When I got him down the porch steps, I held onto him tightly while I got my belt off and looped it around his neck. With one hand on my pants and another on my belt serving as a leash, I let him lead me to the curb. I was on the way back to the porch when the front door opened and I started working on a lie, but it wasn’t needed.
“Toby,” whispered Gunther. He was in total disarray, at least for Gunther he was. He wore pants, shirt, tie, vest, but no jacket. “I heard you coming up and then going down.”
“I had to walk the dog,” I explained, whispering back.
He looked at the dog and the dog looked at him curiously. On his hind legs, the dog would have been about Gunther’s size. We could have saddled the animal for him.
“This, then, is the dog of the president of the United States?” he whispered.
“Looks that way,” I said.
“Why are you bringing him here instead of to the police or the president?” he asked reasonably.
I came up on the porch and sat on the bottom step. Gunther moved closer. We were about eye level.
“I think the people who took the dog have a woman named Jane Poslik,” I explained. “I might have to make a trade or something. I’ll just have to wait till they contact me and try to stay out of the way of the police, who I promised to give the killer to.”
I sat on the porch talking and the animal kept his eyes riveted on Gunther. Gunther stood erect the entire time while I went over the events of the past two days. Gunther touched a spot just under his lip, a sure sign that he had an idea.
“In my mind,” he said, “I have gone over the listing of suspects, events. Perhaps it is a problem in logical or even literary formalism.”
“Maybe,” I said with no great hope as I reached over to pet the dog. “I’ve got a plan.”
“What might that be?” asked Gunther seriously. A slight night breeze ruffled his neat hair and a tiny hand went up immediately to put it back in place.
“I’ll find Lyle and threaten to kick his face in if he doesn’t confess and tell me where Jane Poslik is,” I explained. “It’s direct, simple, and inexpensive.”
“And not likely to yield results,” he said pensively. “May I suggest an alternative procedure?”
“If it’s not one that requires a lot of thought on my part,” I said wearily. “I’ve had a long hard day. Hell, a long hard lifetime.”

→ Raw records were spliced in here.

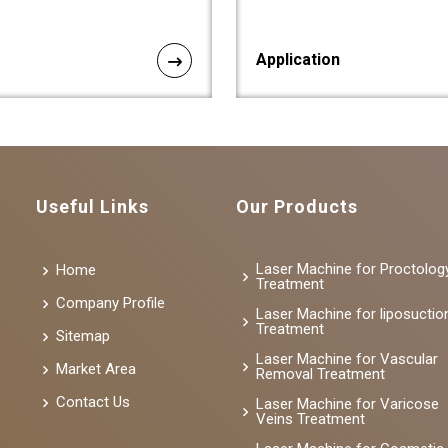
Application
Useful Links
Our Products
Laser Machine for Proctolog
Home
Treatment
Company Profile
Laser Machine for liposuctio
Treatment
Sitemap
Laser Machine for Vascular
Market Area
Removal Treatment
Contact Us
Laser Machine for Varicose
Veins Treatment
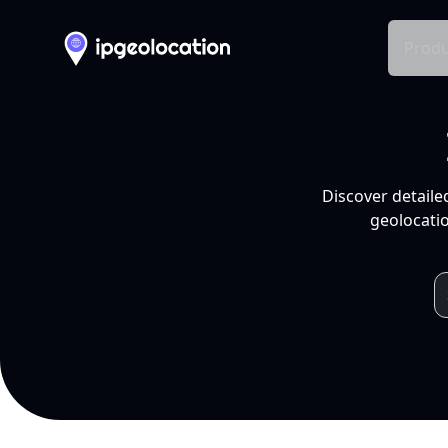
Produ
Discover detaile
geolocatio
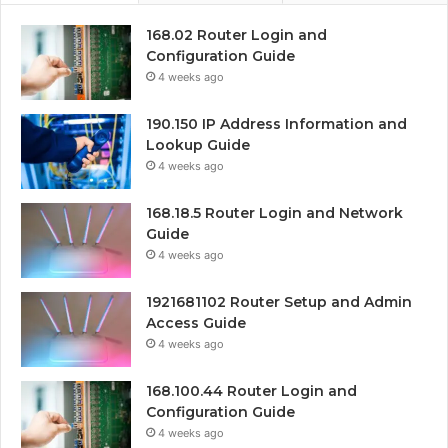
168.02 Router Login and
Configuration Guide
4 weeks ago
190.150 IP Address Information and
Lookup Guide
4 weeks ago
168.18.5 Router Login and Network
Guide
4 weeks ago
1921681102 Router Setup and Admin
Access Guide
4 weeks ago
168.100.44 Router Login and
Configuration Guide
4 weeks ago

Thunder rumbled somewhere far over the hills near Santa Monica as Gunther went through his chain of logic. It made sense to me but it would take time to set up. It also involved the possibility that I had made a big mistake.
When he was done talking and I agreed, as much out of pain and tiredness as out of conviction. I picked up the dog. did an awkward dance as I put my belt back on, and followed Gunther into the house and up the stairs.
When we got in front of my room, I whispered to Gunther, “I’ll set it up for tomorrow night, in my office.”
“That,” said Gunther, “will be sufficient.”
When I got into my room, I considered removing the itching tape on my chest, but that would have proven foolish. Instead, I took off my clothes, put on fresh underwear, took one of the pills Doc Hodgdon had given me, and shared the last of a bottle of milk with the dog.
“You want Wheaties?” I asked. He looked like the answer was yes. so I gave him a bowl of Wheaties, which he ate dry.